Members of the Sackler family are no longer on the board of the company. When the bankruptcy is completed, they will relinquish their ownership stake in the company, which would be renamed Knoa Pharma. However, the family remains wealthy, with some estimates putting its fortune at $11 billion.
Victims’ groups and entities that had expected to receive funds to combat the opioid crisis expressed frustration at the government’s challenge, raising concerns that it would further hamper payments to those harmed.
“We are very disappointed with the additional delay, but it does appear they are seeking to resolve as quickly as possible,” said Joe Rice, a lead lawyer for local governments that had negotiated with Purdue Pharma.

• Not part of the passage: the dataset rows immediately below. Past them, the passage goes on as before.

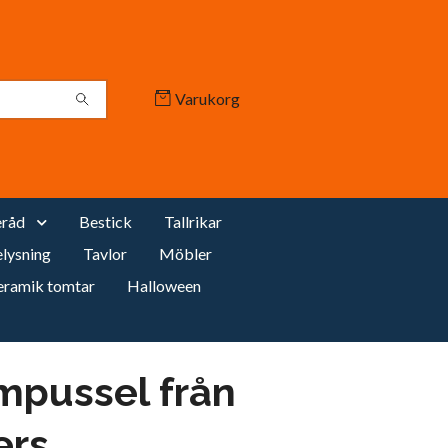
Varukorg
råd
Bestick
Tallrikar
lysning
Tavlor
Möbler
eramik tomtar
Halloween
mpussel från
rs,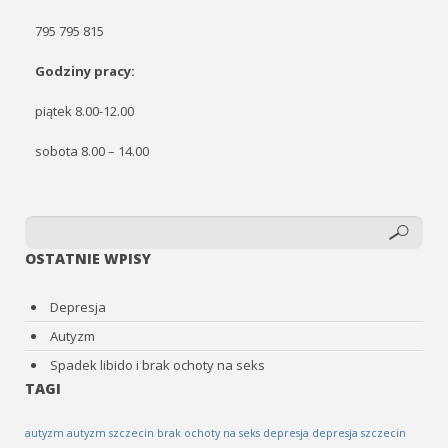
795 795 815
Godziny pracy:
piątek 8.00-12.00
sobota 8.00 – 14.00
OSTATNIE WPISY
Depresja
Autyzm
Spadek libido i brak ochoty na seks
TAGI
autyzm
autyzm szczecin
brak ochoty na seks
depresja
depresja szczecin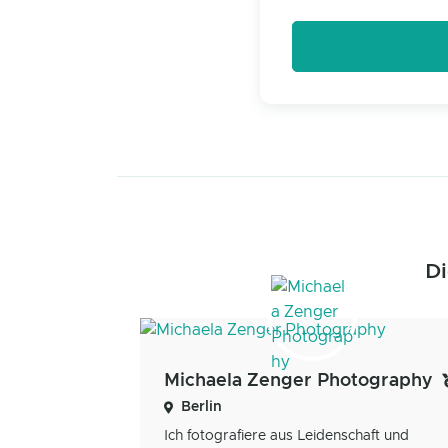
Di
Michaela Zenger Photography
Berlin
Ich fotografiere aus Leidenschaft und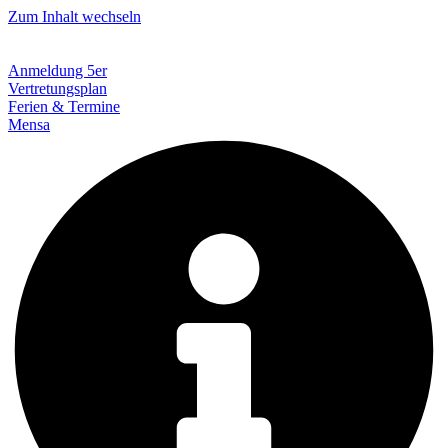
Zum Inhalt wechseln
Anmeldung 5er
Vertretungsplan
Ferien & Termine
Mensa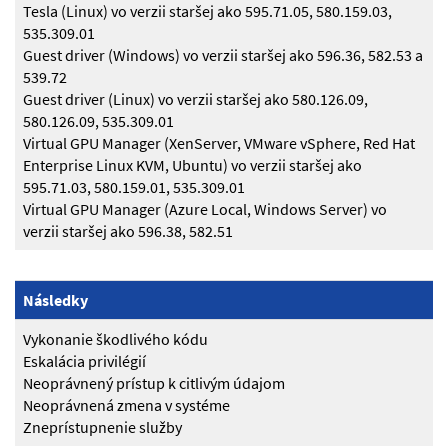
Tesla (Linux) vo verzii staršej ako 595.71.05, 580.159.03,
535.309.01
Guest driver (Windows) vo verzii staršej ako 596.36, 582.53 a
539.72
Guest driver (Linux) vo verzii staršej ako 580.126.09,
580.126.09, 535.309.01
Virtual GPU Manager (XenServer, VMware vSphere, Red Hat
Enterprise Linux KVM, Ubuntu) vo verzii staršej ako
595.71.03, 580.159.01, 535.309.01
Virtual GPU Manager (Azure Local, Windows Server) vo
verzii staršej ako 596.38, 582.51
Následky
Vykonanie škodlivého kódu
Eskalácia privilégií
Neoprávnený prístup k citlivým údajom
Neoprávnená zmena v systéme
Zneprístupnenie služby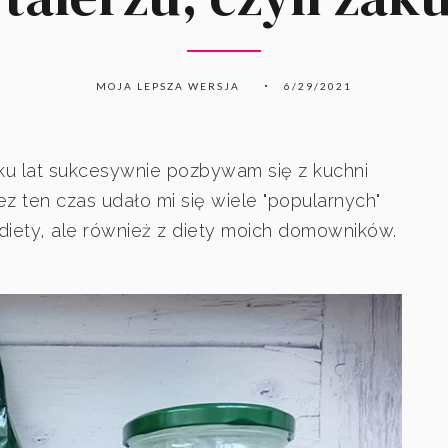
MOJA LEPSZA WERSJA
6/29/2021
ilku lat sukcesywnie pozbywam się z kuchni
z ten czas udało mi się wiele "popularnych"
diety, ale również z diety moich domowników.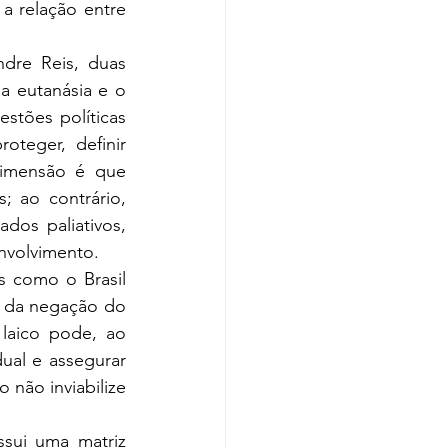
 relação entre 
dre Reis, duas 
a eutanásia e o 
stões políticas 
teger, definir 
dimensão é que 
 ao contrário, 
dos paliativos, 
nvolvimento. 
s como o Brasil 
 da negação do 
laico pode, ao 
ual e assegurar 
 não inviabilize 
sui uma matriz 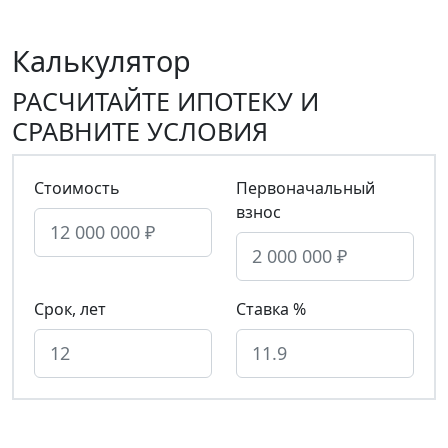
Калькулятор
РАСЧИТАЙТЕ ИПОТЕКУ И
СРАВНИТЕ УСЛОВИЯ
Стоимость
Первоначальный
взнос
Срок, лет
Ставка %
С ПИА *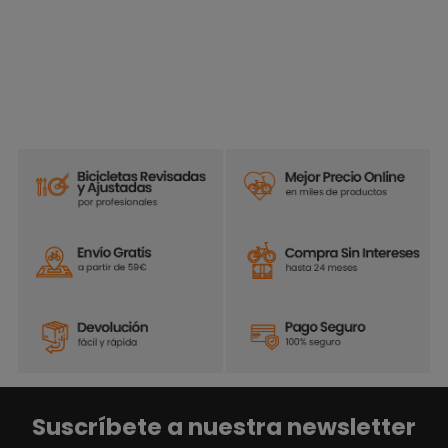
Suscríbete a nuestra newsletter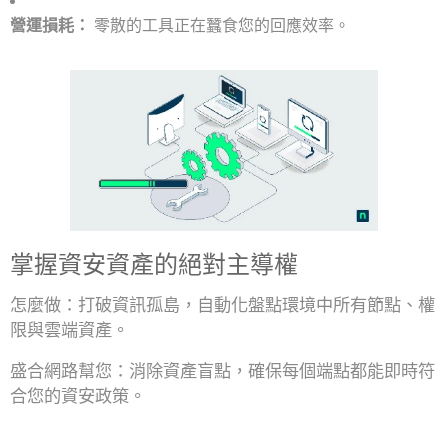
營運損耗：
零散的工具正在蠶食您的回應效率。
掌握資安資產的絕對主導權
怎麼做：打破資訊孤島，自動化盤點環境中所有節點、權
限與雲端資產。
盛合網路幫您：消除資產盲點，確保每個端點都能即時符
合您的資安政策。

Ryan Hampton, a person in recovery who was a co-chair of the unsecured creditors committee in the Purdue bankruptcy, said he was pleased that the Supreme Court would hear the case.
Still, he added that he hoped it would be “decided by letter of the law and not politicized any further at the expense of the victims, who have been waiting over two years for their share of the settlement.”
Representatives for Native American tribes, which have been hard hit by the opioid crisis, said the money was urgently needed to prevent more deaths. Nearly 575 tribes in the United States are set to share in the Purdue settlement.
“The nation’s tribes cannot wait years for the help that was to come two years ago from the Purdue bankruptcy settlement, when all the while the bankruptcy estate continues being whittled away,” said Lloyd B. Miller, a lawyer who represents tribes that sued Purdue Pharma.
Mr. Miller said he was hopeful the case would move swiftly, adding, “Time is the enemy.”
Adam Liptak contributed reporting from Washington.